Is that considered being scraped? I always delete the comments because the sites who pingback in that manner never have original content, they seem to just be compilations of many sources. Why is this done?
TIA for any help!!
mgroves
January 20th, 2008 4:29 am
I wouldn’t call them “hacking” tools. There’s no hacking going on. They are just taking your content. That’s like calling a Xerox maching or a CD burner a “hacking tool”.

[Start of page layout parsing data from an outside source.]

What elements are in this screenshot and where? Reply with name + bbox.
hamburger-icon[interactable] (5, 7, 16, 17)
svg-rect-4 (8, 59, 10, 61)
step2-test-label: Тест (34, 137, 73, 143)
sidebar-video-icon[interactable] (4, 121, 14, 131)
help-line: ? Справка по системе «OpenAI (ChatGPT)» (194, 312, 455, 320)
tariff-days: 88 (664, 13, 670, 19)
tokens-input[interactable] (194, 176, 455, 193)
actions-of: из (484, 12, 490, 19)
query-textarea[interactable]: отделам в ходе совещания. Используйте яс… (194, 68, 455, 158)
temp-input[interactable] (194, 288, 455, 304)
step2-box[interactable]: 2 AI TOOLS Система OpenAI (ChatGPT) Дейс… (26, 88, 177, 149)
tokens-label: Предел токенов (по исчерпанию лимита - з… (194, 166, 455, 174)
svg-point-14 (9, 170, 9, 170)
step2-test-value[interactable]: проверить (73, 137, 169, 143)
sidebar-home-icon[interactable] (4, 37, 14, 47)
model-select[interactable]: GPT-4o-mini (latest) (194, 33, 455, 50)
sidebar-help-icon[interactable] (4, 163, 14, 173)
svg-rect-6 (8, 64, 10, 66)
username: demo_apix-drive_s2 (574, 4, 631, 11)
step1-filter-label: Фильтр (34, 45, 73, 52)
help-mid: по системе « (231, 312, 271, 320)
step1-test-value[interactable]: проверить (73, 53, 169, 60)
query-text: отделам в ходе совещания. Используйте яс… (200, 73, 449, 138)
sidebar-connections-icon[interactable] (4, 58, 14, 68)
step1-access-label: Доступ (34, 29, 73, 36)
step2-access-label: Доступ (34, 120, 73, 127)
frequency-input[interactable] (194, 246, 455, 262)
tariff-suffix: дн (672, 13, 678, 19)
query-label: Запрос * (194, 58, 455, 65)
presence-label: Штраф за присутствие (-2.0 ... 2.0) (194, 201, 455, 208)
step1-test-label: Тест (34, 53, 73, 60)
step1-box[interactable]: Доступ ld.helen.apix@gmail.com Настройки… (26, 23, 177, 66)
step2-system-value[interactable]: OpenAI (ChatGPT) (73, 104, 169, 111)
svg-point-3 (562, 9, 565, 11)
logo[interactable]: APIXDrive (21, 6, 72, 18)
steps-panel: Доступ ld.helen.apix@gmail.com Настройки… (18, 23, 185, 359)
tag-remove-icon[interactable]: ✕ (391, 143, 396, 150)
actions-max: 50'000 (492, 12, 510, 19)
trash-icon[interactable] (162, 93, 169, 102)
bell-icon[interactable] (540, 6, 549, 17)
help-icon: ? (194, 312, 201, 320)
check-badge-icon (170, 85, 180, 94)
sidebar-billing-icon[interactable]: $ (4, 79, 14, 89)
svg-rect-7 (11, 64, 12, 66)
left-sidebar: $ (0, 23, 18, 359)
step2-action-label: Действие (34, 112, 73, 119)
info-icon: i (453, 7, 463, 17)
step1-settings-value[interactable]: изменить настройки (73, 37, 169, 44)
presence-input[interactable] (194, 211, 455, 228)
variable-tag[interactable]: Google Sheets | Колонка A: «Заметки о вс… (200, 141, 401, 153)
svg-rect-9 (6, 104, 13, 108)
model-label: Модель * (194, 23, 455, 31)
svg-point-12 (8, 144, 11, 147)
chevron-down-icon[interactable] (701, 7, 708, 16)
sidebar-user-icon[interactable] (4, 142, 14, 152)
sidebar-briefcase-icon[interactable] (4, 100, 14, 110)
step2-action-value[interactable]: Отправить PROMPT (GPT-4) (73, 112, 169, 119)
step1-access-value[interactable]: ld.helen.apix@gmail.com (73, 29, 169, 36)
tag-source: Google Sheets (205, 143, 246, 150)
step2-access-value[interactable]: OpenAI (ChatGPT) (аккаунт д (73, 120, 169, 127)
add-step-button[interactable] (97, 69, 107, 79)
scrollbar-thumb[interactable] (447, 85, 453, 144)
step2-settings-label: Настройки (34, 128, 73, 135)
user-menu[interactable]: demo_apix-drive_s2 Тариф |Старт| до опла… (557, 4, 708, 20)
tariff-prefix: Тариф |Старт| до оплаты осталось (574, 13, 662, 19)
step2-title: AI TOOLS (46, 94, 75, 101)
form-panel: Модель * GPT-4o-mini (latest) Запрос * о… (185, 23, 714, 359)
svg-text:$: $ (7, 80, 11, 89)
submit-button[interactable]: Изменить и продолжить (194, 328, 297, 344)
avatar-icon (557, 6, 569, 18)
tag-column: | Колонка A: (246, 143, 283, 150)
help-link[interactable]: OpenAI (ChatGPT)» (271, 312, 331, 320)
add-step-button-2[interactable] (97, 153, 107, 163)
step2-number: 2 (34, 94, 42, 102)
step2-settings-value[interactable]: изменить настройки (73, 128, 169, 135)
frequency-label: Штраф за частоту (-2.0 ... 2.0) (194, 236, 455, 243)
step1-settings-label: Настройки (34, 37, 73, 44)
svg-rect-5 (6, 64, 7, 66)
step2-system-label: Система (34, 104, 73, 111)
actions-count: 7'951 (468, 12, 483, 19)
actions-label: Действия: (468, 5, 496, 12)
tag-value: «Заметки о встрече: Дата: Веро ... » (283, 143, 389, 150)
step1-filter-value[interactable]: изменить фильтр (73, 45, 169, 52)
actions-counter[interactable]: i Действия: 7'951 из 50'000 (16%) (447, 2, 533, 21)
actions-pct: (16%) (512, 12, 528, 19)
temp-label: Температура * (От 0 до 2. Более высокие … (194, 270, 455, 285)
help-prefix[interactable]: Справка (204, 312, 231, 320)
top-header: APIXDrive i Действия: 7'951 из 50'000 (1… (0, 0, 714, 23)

Wrong and bad? Yes. Hacking? No.
jon
January 20th, 2008 4:33 am
I am very happy no one has taken any content from http://www.bloggers-help.blogspot.com
http://www.flexsamples.blogspot.com
http://www.flexexamples.blogspot.com
these blog are great..
thanks
Google Tutor
January 20th, 2008 4:34 am
I’ll second Joost’s plugin, works great and its a nice solution
mgroves
January 20th, 2008 4:39 am
I am glad no one has taken any content from [insert my own spamming URL here].
Trula
January 20th, 2008 4:43 am
#2 is awesome, I’m going to do that ASAP. my fitness blog got scraped and so did my garden blog, humph.
Frugal Dad
January 20th, 2008 5:04 am
Thanks for the tip on Joost’s RSS footer plug-in. I’ll add it as a precaution.
Sharon Hurley Hall
January 20th, 2008 5:18 am
Great post, Patrick. You’ve reminded me to install that RSS Footer plugin, which is languishing in my downloads folder.
JEMi
January 20th, 2008 5:26 am
very useful posting
I’ll be sure to d/l that plugin
Thanks!
Jon Symons
January 20th, 2008 5:27 am
Just install Joost’s plugin, or better yet make a habit of deep linking your content from within your own posts.
Besides that the other steps are a waste of time and not productive. Get over it, would be my advice.
Costa Rica SEO in Paradise
January 20th, 2008 5:46 am
My blog came standard with follow comments and the footer link in the RSS. Serendipity ( http://s9y.org/ ) is my favorite blogging platforms for these and many other reasons. All good advice though.
Ron
January 20th, 2008 5:55 am
Great post since I didn’t even know that such a program existed to scrape my content.
I look forward to the day when I am getting enough traffic for this plugin to be usefull.
Patrick @ Piggy Bank Pie
January 20th, 2008 5:56 am
@alanj878: Thanks for the kind words. I hope too, you can help me to get there by subscribing to my RSS feed at http://feeds.feedburner.com/piggybankpie :-)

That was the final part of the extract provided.